* WHAT THE EXERCISE ASKS
Could you print the lines below exactly, from the one holding "vizyona girdi. Ayrıca" through the last line, with no other output?

⟨

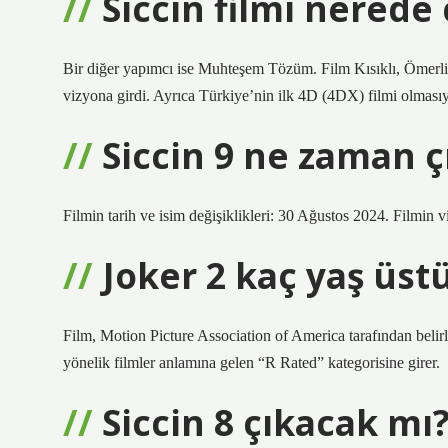
Siccin filmi nerede 
Bir diğer yapımcı ise Muhteşem Tözüm. Film Kısıklı, Ömerl
vizyona girdi. Ayrıca Türkiye’nin ilk 4D (4DX) filmi olmasıy
Siccin 9 ne zaman 
Filmin tarih ve isim değişiklikleri: 30 Ağustos 2024. Filmin 
Joker 2 kaç yaş üst
Film, Motion Picture Association of America tarafından belirle
yönelik filmler anlamına gelen “R Rated” kategorisine girer.
Siccin 8 çıkacak mı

⟩

* THE ANSWER
vizyona girdi. Ayrıca Türkiye’nin ilk 4D (4DX) filmi olmasıy
Siccin 9 ne zaman 
Filmin tarih ve isim değişiklikleri: 30 Ağustos 2024. Filmin 
Joker 2 kaç yaş üst
Film, Motion Picture Association of America tarafından belirle
yönelik filmler anlamına gelen “R Rated” kategorisine girer.
Siccin 8 çıkacak mı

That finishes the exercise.